[Cunha e Silva Filho]

           Na leitura que ando fazendo da obra de Afrânio Coutinho (1911-2000),  Da crítica e da nova crítica (Rio de Janeiro: Editora  Civilização  Brasileira S.A,  1957, 205 p.), considero  de particular  relevância  ao  esclarecimento dos  pontos de vista daquele crítico  e historiador o debate da crítica  de jornal, ou crítica de rodapé,que, no país,   conheceu  seu tempo áureo, dos anos  de 1940  a 1950,  aproximadamente,  a partir  das inovações que  se operaram  nas  práticas  da chamada “nova crítica,”  a qual teve  em Coutinho seu    principal  divulgador, doutrinário e teórico  no país.

           Não estou sozinho em compartilhar  da  oportunidade  dos temas   ventilados na obra. Fausto  Cunha (1923-2004), crítico  literário que, nos anos 1950, muito jovem, já começava a se destacar  na geração  de novos críticos brasileiros,  afirmava  ser Da crítica e da nova crítica  “um livro decisivo  na história da  crítica  brasileira (( CUNHA, Fausto. A luta literária. 1.ed. Rio de Janeiro:  Editora Lidador,  capítulo  “A  Nova Crítica,  p. 49-60). 

No  que concerne ao  tema central deste artigo,   Coutinho,   no mencionado  livro, discute  amplamente  dois conceitos  da prática  crítica, o da crítica militante, que remonta aos franceses, sendo  Sainte-Beuve (1804-1869) seu mais  notável cultor com  os seus famosos artigos  semanais  conhecidos  como  Lundis, e da crítica escrita especialmente  para o livro, que  principiava a dar seus primeiros  passos e que encontrou, mais tarde, o lugar  mais  propício para seu  desenvolvimento -  a universidade - quando  no país  surgiram paulatinamente   os cursos de  filosofia e   letras

Convém, antes de tudo,   aclarar  uma questão  que  se  tornou  controvertida  na biografia  intelectual do crítico Coutinho:   é voz corrente que ele foi  um aguerrido   inimigo da  crítica de rodapé,  período  em que  dominava  o pensamento  critico  conhecido pelo nome de impressionismo. Quem  contudo,  se  der ao  trabalho de  ler  A crítica e da nova crítica, verificará  que os fatos  não foram exatamente  assim. Coutinho  reprovava  o rodapé,  sim,  daqueles     críticos sem  nenhum preparo  para o ofício de  julgar  livros. Entretanto,  não se dirigiam  suas    diatribes  contra  figuras  de reconhecida  capacidade  e erudição para o  exercício da crítica  militante. Ele não citava  nomes,  somente  generalizava suas ponderações.
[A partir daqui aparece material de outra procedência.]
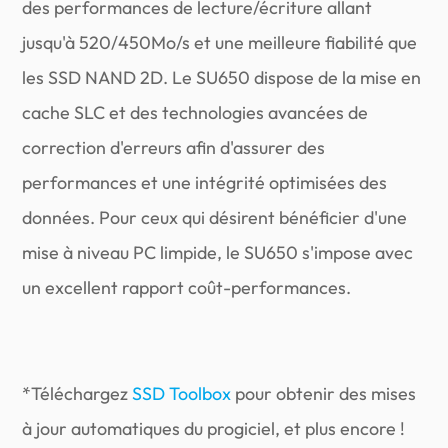
des performances de lecture/écriture allant
jusqu'à 520/450Mo/s et une meilleure fiabilité que
les SSD NAND 2D. Le SU650 dispose de la mise en
cache SLC et des technologies avancées de
correction d'erreurs afin d'assurer des
performances et une intégrité optimisées des
données. Pour ceux qui désirent bénéficier d'une
mise à niveau PC limpide, le SU650 s'impose avec
un excellent rapport coût-performances.
*Téléchargez
SSD Toolbox
pour obtenir des mises
à jour automatiques du progiciel, et plus encore !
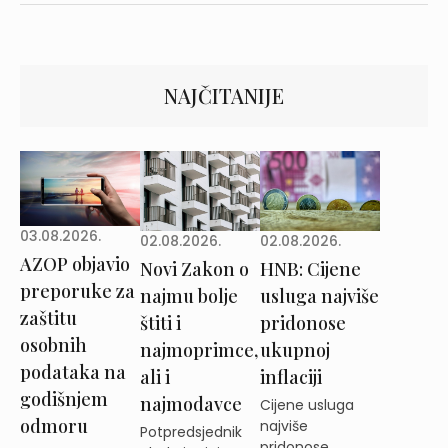
NAJČITANIJE
03.08.2026.
02.08.2026.
02.08.2026.
AZOP objavio
Novi Zakon o
HNB: Cijene
preporuke za
najmu bolje
usluga najviše
zaštitu
štiti i
pridonose
osobnih
najmoprimce,
ukupnoj
podataka na
ali i
inflaciji
godišnjem
najmodavce
Cijene usluga
odmoru
najviše
Potpredsjednik
pridonose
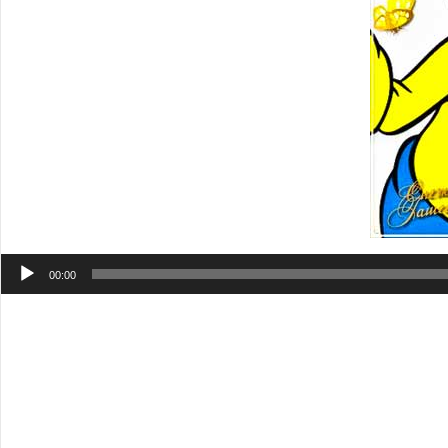
Аудиоплеер
00:00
 Coutinho  deplorava  a circunstância  de que escrever artigos  sérios e profundos   em  exíguo  período de  tempo não poderia   se definir  como  crítica literária,  disciplina  que, segundo ele,   demandava  leitura e releitura,  paciência e todo um aparato  técnico  que não  poderia  se encaixar numa simples seção  de uma coluna semanal.

Comentando  historicamente,  alguns acidentes por que  passou a crítica militante, “jornalística,  de folhetins  periódicos” ( Da crítica e da nova crítica, p.53) de rodapé, ou  review, Coutinho  lembra  que,  tendo-se  popularizado  a militância  crítica da França para outros países,  que passou a valer  como  “padrão da crítica,”  com o tempo, segundo  ele,   surgiram  “divisões” incontornáveis  no “sistema” sobretudo   “entre a crítica e a história literária” ( idem, p.54) em que a primeira  cuidaria  da produção  do presente, praticada nos  jornais, e a segunda, se ocuparia da produção  do passado,  com a denominação de erudita, historiográfica,  ensaística. Quando  do desenvolvimento  dos estudos literarios  brasileiros,  estas duas divisões, a meu ver,  corresponderiam, respectivamente,    às atuais  resenhas  e monografias, dissertações e teses  universitárias,  guardadas as proporções e as grandes  modificações  sofridas no tempo

São muito tênues as diferenças entre  resenha  e jornalismo  literário, sendo este  último  bem  próprio de  críticos que  têm sua coluna  semanal  num  jornal  atualmente. Seria  o exemplo de  José Castelo em O Globo,  Prosa & Verso.

 A meu ver,  Coutinho, com muita  clareza e alicerçado em autores  como  Frank Swinnerton, reputado  por ele como o  autor na época (1939)  que de forma mais    profunda  analisou  “as relações entre a crítica e o  ‘review’,  seguido de outros como J.D.Adams, J. T. Shipley, J.Drewry, G.West e Wayne Gard, faz a distinção entre resenha e crítica. Nestes termos: “ A crítica considera que o leitor conhece a obra e o autor discutido, ao passo que o ‘reviewer’ não pode levar em conta essa possibilidade, pois o leitor de jornais é presumidamente menos  informado do que o de  trabalhos de  crítica” E acrescenta: “Além do mais, oreviewer’ lida com obras do momento, ao passo que o interesse do crítico é menos imediato.”(idem,. p.73-76) Daí aduz Coutinho que o ‘reviewer’ cumpre  uma função no jornalismo  informativo sobre autores e temas literários, de forma subjetiva e conclui que a grande voga  do impressionismo crítico residiu  tanto tempo  justamente por sua natureza midiática,  de divulgação,  de  popularidade, de alcançar  o  grande público, enquanto a crítica é, em essência,  do domínio técnico,  “objetivo”, “impessoal” (ibidem, p. 76).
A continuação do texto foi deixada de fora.